*** Opening Recorded data ***
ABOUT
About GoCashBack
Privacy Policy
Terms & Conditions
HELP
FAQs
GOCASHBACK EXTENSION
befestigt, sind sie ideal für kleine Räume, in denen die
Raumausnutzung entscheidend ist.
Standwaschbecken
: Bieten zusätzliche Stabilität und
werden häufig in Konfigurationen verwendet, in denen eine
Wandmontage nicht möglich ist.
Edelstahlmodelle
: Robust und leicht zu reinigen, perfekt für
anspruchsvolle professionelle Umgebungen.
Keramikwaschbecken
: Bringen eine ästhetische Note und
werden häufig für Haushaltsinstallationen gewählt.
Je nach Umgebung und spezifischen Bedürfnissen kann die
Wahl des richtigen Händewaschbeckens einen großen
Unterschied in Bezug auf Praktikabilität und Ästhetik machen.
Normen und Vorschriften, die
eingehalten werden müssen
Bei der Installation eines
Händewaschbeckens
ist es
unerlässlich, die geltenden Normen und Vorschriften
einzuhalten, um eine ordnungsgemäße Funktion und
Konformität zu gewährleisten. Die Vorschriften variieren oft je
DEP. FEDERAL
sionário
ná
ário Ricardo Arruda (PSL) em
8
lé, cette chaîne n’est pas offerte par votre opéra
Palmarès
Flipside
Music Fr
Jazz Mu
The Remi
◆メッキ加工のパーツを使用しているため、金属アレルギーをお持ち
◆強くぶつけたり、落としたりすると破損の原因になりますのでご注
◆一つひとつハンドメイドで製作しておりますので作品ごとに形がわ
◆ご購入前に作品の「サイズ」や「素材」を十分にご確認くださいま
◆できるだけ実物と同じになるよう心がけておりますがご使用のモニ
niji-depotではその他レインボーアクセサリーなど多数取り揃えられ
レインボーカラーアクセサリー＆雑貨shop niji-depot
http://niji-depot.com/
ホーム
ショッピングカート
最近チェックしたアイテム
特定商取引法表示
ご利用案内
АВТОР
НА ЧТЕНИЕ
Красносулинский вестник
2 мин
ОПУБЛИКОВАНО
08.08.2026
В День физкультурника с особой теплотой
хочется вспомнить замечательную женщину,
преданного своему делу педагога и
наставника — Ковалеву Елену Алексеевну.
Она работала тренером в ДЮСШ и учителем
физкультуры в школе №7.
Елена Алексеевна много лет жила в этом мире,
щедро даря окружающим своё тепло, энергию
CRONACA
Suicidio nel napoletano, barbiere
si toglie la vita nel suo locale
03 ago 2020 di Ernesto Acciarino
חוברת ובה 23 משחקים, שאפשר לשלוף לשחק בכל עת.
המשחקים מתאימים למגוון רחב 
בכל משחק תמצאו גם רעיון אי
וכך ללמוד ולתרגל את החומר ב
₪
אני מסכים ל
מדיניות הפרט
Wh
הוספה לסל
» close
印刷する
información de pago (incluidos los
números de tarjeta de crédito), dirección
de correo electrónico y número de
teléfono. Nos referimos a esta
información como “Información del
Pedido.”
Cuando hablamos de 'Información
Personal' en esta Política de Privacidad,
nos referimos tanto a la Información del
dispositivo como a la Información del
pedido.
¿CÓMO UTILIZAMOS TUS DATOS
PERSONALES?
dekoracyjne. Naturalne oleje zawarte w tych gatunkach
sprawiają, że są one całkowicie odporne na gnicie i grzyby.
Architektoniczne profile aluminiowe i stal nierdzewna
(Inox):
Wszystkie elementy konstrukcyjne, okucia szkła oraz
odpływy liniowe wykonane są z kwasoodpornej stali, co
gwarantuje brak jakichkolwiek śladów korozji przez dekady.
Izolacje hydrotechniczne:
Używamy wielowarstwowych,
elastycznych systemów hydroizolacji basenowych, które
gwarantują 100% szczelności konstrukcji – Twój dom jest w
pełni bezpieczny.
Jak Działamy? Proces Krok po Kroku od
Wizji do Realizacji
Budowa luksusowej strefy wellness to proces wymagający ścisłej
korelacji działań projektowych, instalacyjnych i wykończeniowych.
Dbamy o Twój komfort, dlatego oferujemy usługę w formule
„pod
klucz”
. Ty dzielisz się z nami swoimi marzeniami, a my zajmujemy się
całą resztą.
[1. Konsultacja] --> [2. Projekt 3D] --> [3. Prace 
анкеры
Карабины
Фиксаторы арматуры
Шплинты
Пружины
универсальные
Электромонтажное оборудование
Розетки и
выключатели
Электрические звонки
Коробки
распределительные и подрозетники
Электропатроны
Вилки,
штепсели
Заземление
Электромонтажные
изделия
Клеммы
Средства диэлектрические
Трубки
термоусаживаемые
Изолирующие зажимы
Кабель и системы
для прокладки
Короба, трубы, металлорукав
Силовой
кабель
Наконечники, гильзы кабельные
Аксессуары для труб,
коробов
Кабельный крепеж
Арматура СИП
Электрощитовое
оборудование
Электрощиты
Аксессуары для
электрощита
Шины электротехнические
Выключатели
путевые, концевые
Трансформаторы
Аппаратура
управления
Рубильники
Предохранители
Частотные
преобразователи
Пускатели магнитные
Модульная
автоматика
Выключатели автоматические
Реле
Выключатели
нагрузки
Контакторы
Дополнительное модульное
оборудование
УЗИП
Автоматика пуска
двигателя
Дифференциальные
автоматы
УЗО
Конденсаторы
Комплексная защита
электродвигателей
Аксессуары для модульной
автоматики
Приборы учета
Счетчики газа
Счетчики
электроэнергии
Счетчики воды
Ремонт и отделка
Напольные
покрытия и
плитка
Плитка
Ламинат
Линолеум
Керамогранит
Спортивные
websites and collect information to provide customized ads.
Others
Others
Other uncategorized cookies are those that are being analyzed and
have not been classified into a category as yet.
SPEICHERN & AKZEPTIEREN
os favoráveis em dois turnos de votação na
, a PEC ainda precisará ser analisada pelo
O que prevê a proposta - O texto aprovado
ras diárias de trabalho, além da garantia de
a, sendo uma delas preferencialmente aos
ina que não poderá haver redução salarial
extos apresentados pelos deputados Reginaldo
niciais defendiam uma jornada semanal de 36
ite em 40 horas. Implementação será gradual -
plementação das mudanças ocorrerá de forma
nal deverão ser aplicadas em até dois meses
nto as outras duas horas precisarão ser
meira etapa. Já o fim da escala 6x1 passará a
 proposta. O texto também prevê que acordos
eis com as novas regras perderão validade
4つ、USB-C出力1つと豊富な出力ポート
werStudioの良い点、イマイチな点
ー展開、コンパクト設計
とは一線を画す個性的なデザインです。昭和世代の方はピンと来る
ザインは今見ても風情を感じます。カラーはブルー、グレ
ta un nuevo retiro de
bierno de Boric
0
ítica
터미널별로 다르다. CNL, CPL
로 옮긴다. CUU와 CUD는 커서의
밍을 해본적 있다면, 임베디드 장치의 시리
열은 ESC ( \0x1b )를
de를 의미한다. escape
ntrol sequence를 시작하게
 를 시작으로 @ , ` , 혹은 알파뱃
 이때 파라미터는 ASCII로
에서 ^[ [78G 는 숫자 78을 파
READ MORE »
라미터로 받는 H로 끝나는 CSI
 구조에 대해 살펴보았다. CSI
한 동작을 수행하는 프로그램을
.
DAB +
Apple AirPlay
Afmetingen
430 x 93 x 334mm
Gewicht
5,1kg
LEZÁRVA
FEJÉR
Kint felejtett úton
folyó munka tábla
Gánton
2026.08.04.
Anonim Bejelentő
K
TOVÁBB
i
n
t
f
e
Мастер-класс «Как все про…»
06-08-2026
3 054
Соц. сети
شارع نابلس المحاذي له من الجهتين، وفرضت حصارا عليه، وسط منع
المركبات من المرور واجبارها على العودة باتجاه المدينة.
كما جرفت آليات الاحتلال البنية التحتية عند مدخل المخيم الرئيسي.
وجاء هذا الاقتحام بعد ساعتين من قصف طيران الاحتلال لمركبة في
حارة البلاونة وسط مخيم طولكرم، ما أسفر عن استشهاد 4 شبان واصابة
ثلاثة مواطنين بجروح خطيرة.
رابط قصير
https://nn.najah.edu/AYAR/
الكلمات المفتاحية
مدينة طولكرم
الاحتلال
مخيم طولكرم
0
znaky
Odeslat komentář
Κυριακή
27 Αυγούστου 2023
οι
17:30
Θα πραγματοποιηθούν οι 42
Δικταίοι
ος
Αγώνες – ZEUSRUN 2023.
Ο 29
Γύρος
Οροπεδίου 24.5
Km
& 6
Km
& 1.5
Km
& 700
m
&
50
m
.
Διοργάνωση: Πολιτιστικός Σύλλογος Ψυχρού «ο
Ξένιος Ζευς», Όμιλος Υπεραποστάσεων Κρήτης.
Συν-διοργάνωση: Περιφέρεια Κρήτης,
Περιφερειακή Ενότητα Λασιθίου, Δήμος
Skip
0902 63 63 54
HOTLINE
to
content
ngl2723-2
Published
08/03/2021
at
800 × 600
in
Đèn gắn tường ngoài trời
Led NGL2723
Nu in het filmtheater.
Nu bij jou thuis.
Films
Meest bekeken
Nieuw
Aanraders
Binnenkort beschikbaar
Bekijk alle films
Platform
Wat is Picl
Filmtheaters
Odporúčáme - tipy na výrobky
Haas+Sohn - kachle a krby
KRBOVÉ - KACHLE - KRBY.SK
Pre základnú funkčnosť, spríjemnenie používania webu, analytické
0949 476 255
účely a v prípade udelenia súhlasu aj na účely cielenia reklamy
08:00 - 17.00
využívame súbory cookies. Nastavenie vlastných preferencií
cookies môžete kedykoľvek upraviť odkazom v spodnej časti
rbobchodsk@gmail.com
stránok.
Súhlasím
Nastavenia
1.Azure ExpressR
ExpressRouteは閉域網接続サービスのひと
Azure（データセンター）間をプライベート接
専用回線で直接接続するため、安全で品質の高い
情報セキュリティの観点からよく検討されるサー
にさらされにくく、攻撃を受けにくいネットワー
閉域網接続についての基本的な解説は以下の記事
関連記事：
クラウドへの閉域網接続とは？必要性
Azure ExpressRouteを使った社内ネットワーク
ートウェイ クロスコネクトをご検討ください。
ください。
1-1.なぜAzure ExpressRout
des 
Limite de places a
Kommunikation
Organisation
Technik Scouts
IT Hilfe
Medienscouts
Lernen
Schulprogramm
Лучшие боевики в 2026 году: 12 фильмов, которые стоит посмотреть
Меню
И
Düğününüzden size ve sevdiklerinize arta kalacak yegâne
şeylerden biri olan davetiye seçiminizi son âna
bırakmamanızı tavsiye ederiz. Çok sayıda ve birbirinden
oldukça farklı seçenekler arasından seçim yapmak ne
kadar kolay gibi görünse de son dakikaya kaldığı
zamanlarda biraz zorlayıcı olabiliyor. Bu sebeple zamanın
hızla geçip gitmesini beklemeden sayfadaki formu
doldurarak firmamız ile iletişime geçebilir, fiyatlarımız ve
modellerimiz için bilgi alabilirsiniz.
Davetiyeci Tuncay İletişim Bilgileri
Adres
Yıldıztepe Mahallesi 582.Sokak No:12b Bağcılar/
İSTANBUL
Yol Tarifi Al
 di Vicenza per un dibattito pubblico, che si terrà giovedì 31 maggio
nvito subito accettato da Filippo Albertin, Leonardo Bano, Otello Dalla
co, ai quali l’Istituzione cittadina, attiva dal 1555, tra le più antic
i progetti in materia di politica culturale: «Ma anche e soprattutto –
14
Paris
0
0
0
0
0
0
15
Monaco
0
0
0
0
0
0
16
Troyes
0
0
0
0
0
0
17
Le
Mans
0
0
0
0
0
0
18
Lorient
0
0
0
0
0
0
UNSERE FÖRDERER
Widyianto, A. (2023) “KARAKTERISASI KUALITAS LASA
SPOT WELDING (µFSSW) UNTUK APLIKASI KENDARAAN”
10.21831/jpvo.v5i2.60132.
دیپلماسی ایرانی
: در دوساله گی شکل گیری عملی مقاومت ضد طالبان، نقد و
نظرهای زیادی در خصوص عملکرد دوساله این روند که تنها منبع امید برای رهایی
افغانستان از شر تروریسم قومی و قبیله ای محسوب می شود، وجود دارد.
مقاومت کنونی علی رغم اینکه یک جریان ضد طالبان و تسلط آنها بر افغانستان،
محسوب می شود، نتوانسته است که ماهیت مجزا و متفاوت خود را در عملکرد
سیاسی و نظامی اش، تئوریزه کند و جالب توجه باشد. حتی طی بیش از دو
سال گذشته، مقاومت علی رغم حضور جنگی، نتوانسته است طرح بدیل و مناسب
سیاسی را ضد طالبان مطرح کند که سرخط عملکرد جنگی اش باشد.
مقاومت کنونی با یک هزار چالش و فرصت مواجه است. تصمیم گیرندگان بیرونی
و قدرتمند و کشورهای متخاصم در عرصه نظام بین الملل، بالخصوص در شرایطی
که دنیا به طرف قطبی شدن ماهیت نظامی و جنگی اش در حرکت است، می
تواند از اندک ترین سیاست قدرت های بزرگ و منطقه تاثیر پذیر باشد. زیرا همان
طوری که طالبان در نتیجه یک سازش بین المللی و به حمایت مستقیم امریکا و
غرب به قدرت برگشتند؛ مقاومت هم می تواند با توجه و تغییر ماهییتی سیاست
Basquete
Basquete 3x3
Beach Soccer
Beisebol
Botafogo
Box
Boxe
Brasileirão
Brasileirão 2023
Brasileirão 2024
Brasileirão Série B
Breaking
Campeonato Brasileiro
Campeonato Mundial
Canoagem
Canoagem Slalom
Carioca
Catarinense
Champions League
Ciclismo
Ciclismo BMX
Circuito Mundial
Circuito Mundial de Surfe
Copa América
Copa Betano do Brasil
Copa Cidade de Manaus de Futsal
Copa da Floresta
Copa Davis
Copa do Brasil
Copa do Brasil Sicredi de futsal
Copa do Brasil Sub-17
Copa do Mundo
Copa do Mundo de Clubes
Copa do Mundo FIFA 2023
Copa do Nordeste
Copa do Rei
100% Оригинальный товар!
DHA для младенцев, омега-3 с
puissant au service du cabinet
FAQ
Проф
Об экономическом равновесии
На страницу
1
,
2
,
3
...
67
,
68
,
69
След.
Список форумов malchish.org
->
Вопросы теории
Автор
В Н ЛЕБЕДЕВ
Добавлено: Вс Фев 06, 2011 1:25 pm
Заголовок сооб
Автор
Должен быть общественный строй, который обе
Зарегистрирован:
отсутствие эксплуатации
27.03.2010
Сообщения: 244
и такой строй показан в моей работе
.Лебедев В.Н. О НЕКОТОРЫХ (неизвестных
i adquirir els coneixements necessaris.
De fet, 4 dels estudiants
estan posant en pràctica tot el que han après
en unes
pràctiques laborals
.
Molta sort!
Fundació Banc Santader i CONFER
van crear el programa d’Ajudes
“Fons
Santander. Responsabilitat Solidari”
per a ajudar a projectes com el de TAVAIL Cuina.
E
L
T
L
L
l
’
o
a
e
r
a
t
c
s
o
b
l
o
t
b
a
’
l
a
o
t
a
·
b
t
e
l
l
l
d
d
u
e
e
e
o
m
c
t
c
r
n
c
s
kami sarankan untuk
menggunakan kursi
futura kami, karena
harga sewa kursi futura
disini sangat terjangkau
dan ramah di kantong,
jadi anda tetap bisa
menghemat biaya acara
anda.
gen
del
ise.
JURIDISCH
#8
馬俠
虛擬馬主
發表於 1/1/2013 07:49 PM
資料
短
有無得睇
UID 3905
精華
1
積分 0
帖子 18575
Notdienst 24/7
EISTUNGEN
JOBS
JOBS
*** Closing Recorded data ***
** Brief **
Among the records above, repeat exactly the line with "doldurarak firmamız ile", the line with "که دنیا به طرف", and every line in between, and only those.

** Solution to the exercise **
doldurarak firmamız ile iletişime geçebilir, fiyatlarımız ve
modellerimiz için bilgi alabilirsiniz.
Davetiyeci Tuncay İletişim Bilgileri
Adres
Yıldıztepe Mahallesi 582.Sokak No:12b Bağcılar/
İSTANBUL
Yol Tarifi Al
 di Vicenza per un dibattito pubblico, che si terrà giovedì 31 maggio
nvito subito accettato da Filippo Albertin, Leonardo Bano, Otello Dalla
co, ai quali l’Istituzione cittadina, attiva dal 1555, tra le più antic
i progetti in materia di politica culturale: «Ma anche e soprattutto –
14
Paris
0
0
0
0
0
0
15
Monaco
0
0
0
0
0
0
16
Troyes
0
0
0
0
0
0
17
Le
Mans
0
0
0
0
0
0
18
Lorient
0
0
0
0
0
0
UNSERE FÖRDERER
Widyianto, A. (2023) “KARAKTERISASI KUALITAS LASA
SPOT WELDING (µFSSW) UNTUK APLIKASI KENDARAAN”
10.21831/jpvo.v5i2.60132.
دیپلماسی ایرانی
: در دوساله گی شکل گیری عملی مقاومت ضد طالبان، نقد و
نظرهای زیادی در خصوص عملکرد دوساله این روند که تنها منبع امید برای رهایی
افغانستان از شر تروریسم قومی و قبیله ای محسوب می شود، وجود دارد.
مقاومت کنونی علی رغم اینکه یک جریان ضد طالبان و تسلط آنها بر افغانستان،
محسوب می شود، نتوانسته است که ماهیت مجزا و متفاوت خود را در عملکرد
سیاسی و نظامی اش، تئوریزه کند و جالب توجه باشد. حتی طی بیش از دو
سال گذشته، مقاومت علی رغم حضور جنگی، نتوانسته است طرح بدیل و مناسب
سیاسی را ضد طالبان مطرح کند که سرخط عملکرد جنگی اش باشد.
مقاومت کنونی با یک هزار چالش و فرصت مواجه است. تصمیم گیرندگان بیرونی
و قدرتمند و کشورهای متخاصم در عرصه نظام بین الملل، بالخصوص در شرایطی
که دنیا به طرف قطبی شدن ماهیت نظامی و جنگی اش در حرکت است، می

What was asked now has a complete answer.